Forget About Apps, Forget About FitBit, Think DCRT

The Lempert Report
May 08, 2017

It's technology that can estimate what we eat without any visual prompts.

Think “acceleration sensor!” NTT, Nippon Telegraph and Telephone Corporation, the third largest telecommunications company in the world, and listed on the NY Stock Exchange, back in 2002 issued their “Vision for a new optical generation. 

This report, one of the first to do so, offered an overview of just how important full-scale Broadband would become.  

The report stated that “By "conquering time", our "disposable time" will be increased, and by "conquering distance", the existing "range of activities" of people and companies will undergo phenomenal expansion. The full report is a fascinating read even today, some 15 years later, and offers a great insight into what can become reality.  

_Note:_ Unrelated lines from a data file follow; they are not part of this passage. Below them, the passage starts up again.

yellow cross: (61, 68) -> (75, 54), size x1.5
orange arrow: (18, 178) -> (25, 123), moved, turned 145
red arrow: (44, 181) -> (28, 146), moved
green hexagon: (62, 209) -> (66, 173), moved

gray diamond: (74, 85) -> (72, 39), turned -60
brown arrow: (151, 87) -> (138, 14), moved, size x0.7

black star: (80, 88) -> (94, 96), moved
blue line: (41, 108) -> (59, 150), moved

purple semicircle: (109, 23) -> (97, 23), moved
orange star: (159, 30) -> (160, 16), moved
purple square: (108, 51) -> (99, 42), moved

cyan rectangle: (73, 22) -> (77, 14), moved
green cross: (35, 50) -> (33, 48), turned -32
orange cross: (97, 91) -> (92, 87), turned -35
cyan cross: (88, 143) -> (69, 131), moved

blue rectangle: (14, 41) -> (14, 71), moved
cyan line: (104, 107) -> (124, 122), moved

Keeping with their ahead of the curve positioning, they have just previewed at their annual NTT R&D Forum a wrist-wearable device that could help us eat a little better and smarter. The technology is called “Dietary Content Recognition Technology” and can estimate what we eat without any visual prompts; allowing us to keep a diet log with writing the foods we eat on a piece of paper, or in an app, or taking its photo. It is fascinating. 

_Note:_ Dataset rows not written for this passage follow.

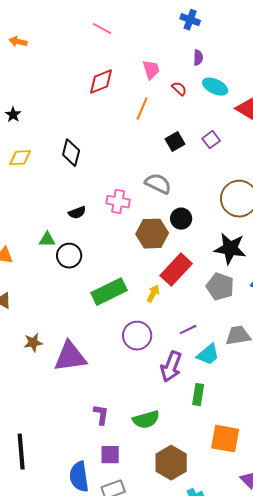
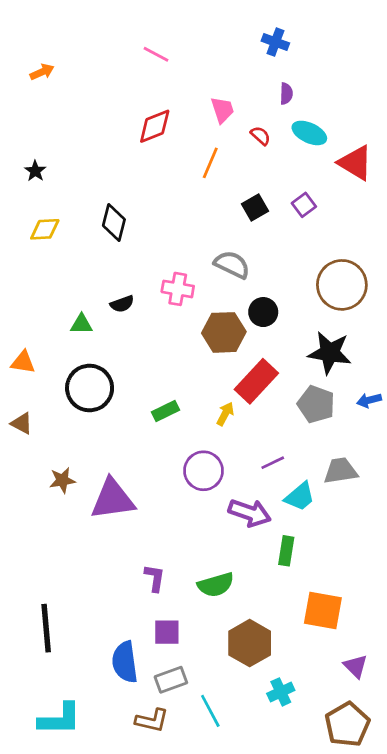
orange arrow: (18, 42) -> (42, 72), turned 144
green triangle: (47, 240) -> (81, 324), moved
black circle: (69, 256) -> (90, 388), moved, size x1.4
green rectangle: (109, 292) -> (166, 411), size x0.6
purple arrow: (171, 367) -> (250, 513), turned -92

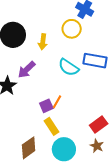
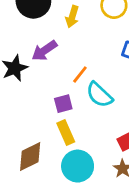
cyan semicircle: (69, 67) -> (99, 95), moved
orange line: (57, 102) -> (80, 75), moved

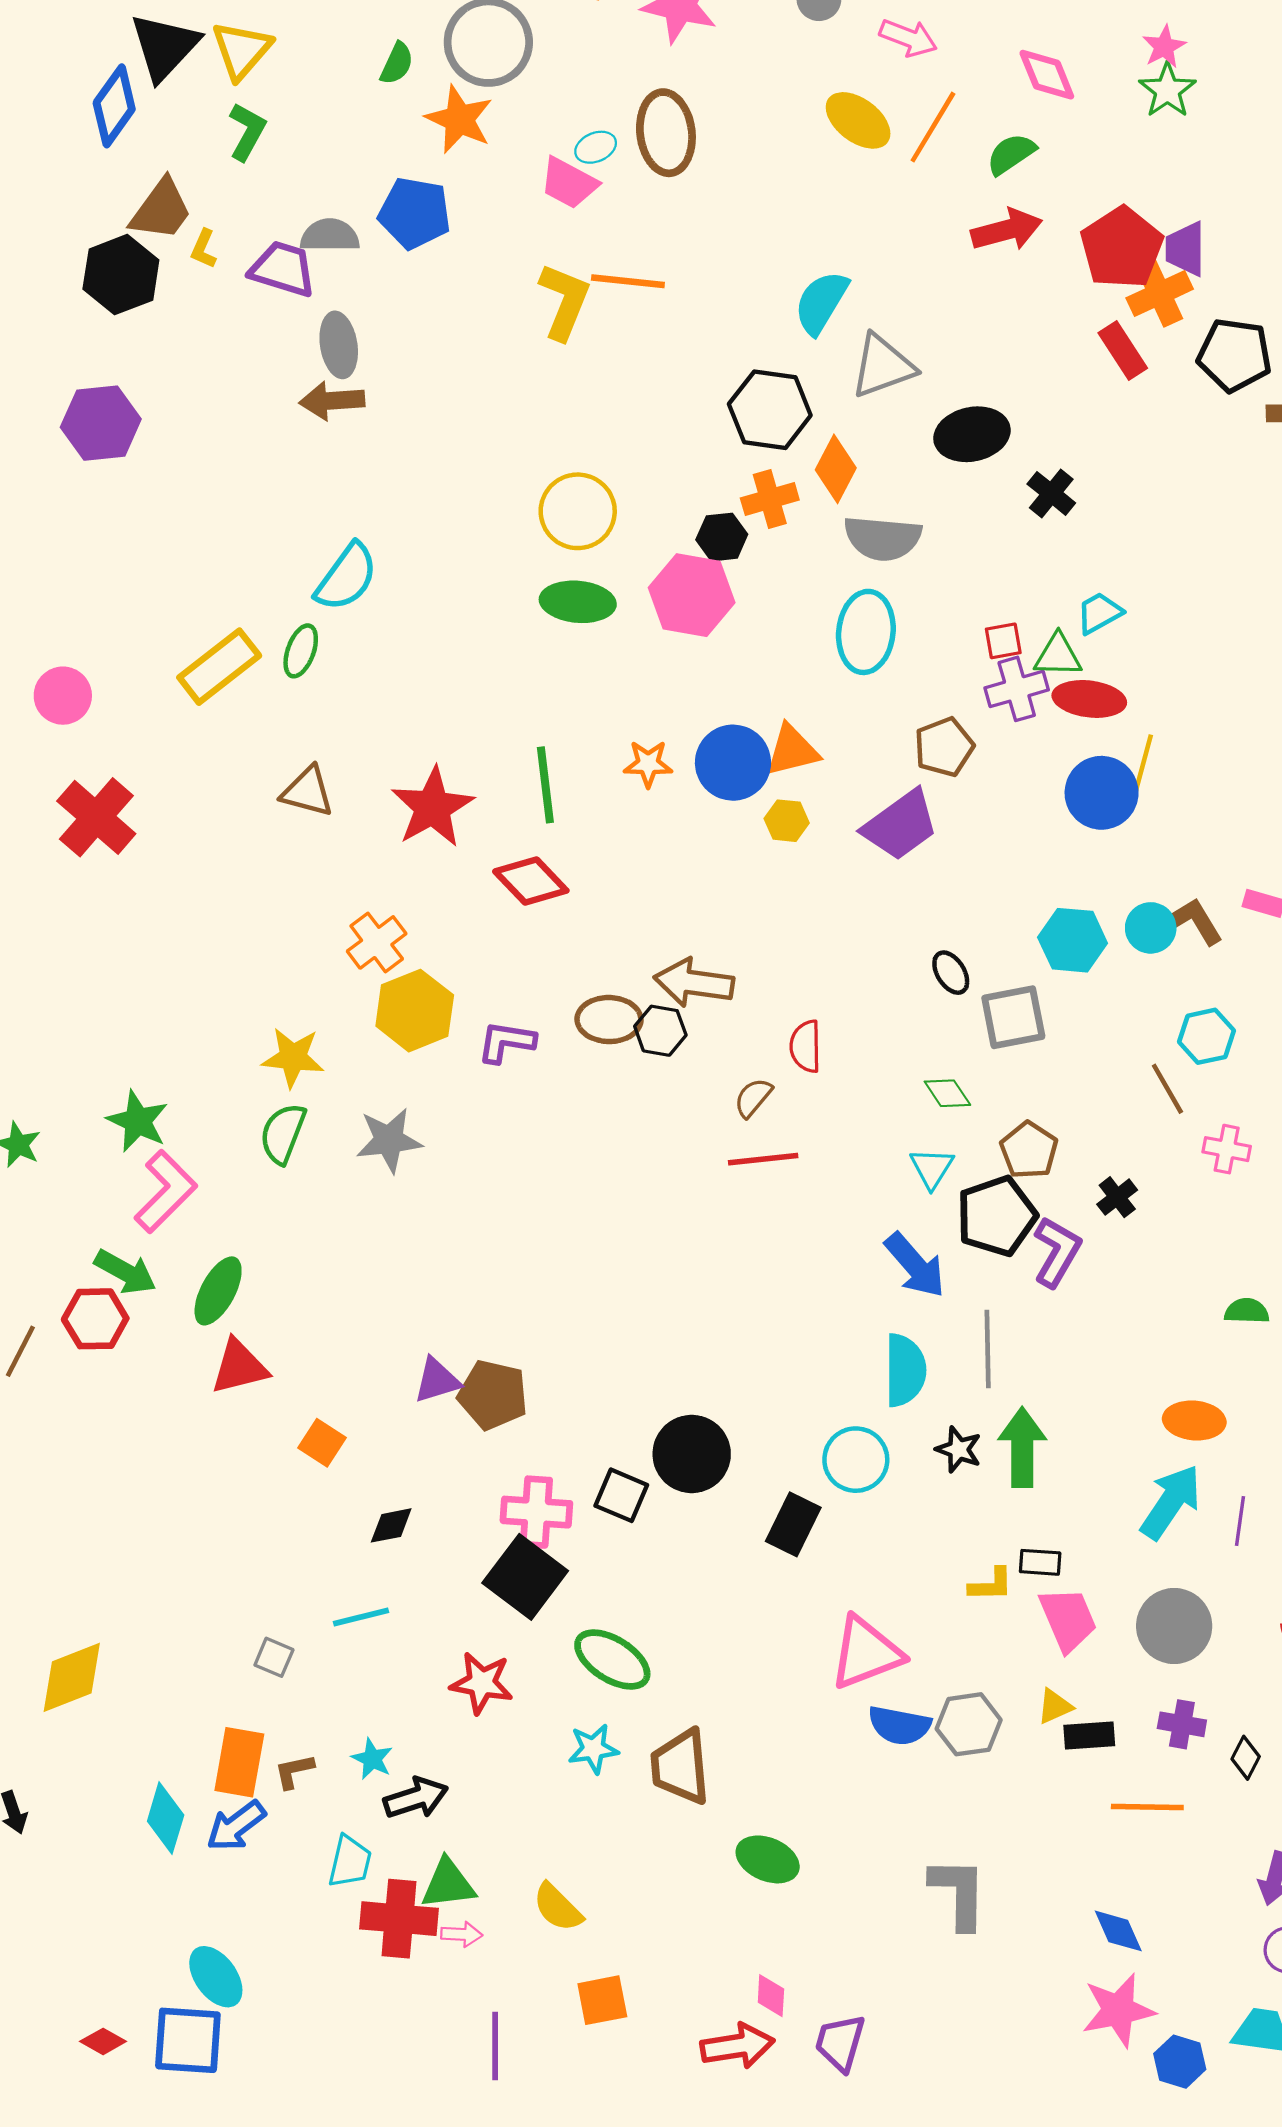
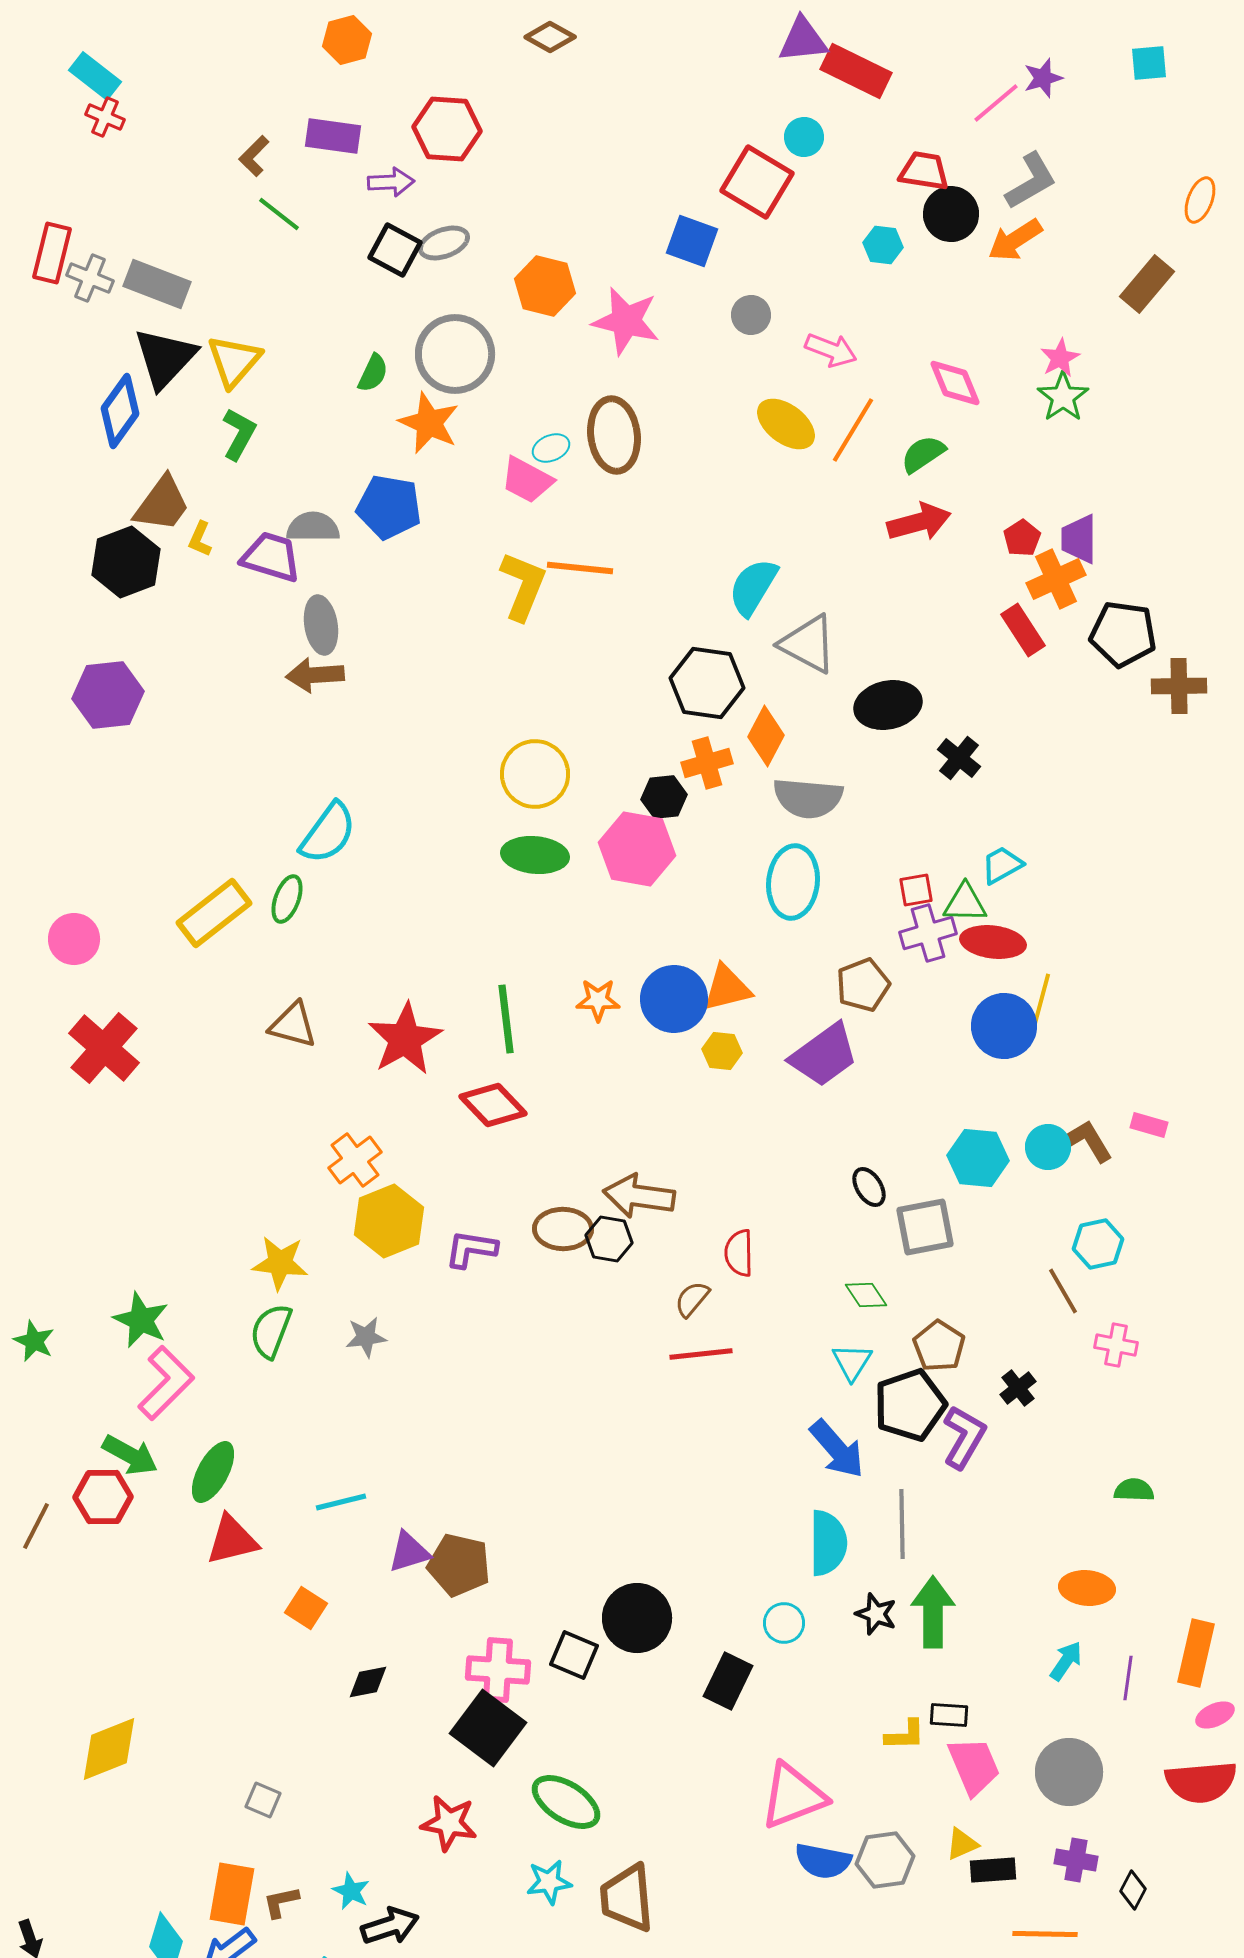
red pentagon: (1122, 248) -> (1022, 538), size x0.5
gray triangle: (883, 366) -> (808, 644), turned 48
gray star: (389, 1140) -> (366, 1337), size x0.7
cyan circle: (856, 1460) -> (784, 1623), size x0.7
cyan arrow: (1171, 1502) -> (1066, 1661), size x0.6
cyan line: (361, 1617) -> (341, 1502), moved
yellow diamond: (72, 1677) -> (109, 1749), moved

Our arm movements are arranged in a time series, and the amount of each extracted characteristic is considered as one movement. Basically a physical movement algorithm, which estimates what the foods are. The device contains sensors and gyroscopes. The company hasn’t released an official photo of it yet, but yahoo Beauty published one that looks a lot like the iWatch.  

Don’t get too excited yet as it’s only in development, But so far the company has demonstrated it’s accuracy with beef bowls, sushi, bread, curry and pasta. Next step according to the company’s press release is to “examine, for example, how much accuracy is required” and will be conducting market research.

Topline is that if the technology is a smart as they say, for the US consumer, it better be 99.999% accurate.